### Records shown ###
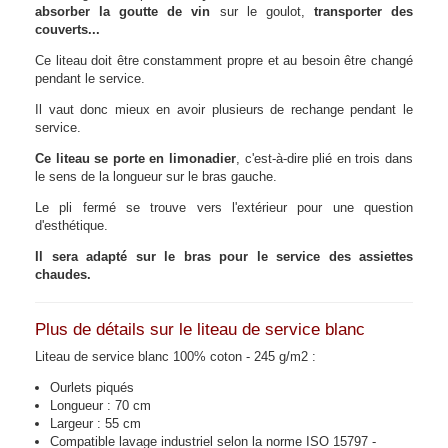
absorber la goutte de vin
sur le goulot,
transporter des
couverts...
Ce liteau doit être constamment propre et au besoin être changé
pendant le service.
Il vaut donc mieux en avoir plusieurs de rechange pendant le
service.
Ce liteau se porte en limonadier
, c'est-à-dire plié en trois dans
le sens de la longueur sur le bras gauche.
Le pli fermé se trouve vers l'extérieur pour une question
d'esthétique.
Il sera adapté sur le bras pour le service des assiettes
chaudes.
Plus de détails sur le liteau de service blanc
Liteau de service blanc 100% coton - 245 g/m2 :
Ourlets piqués
Longueur : 70 cm
Largeur : 55 cm
Compatible lavage industriel selon la norme ISO 15797 -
###
§ What you will do
Please copy exactly, and only, the lines from the line containing "Longueur : 70 cm" through the last line of the records, with both ends included.

§ Written answer
Longueur : 70 cm
Largeur : 55 cm
Compatible lavage industriel selon la norme ISO 15797 -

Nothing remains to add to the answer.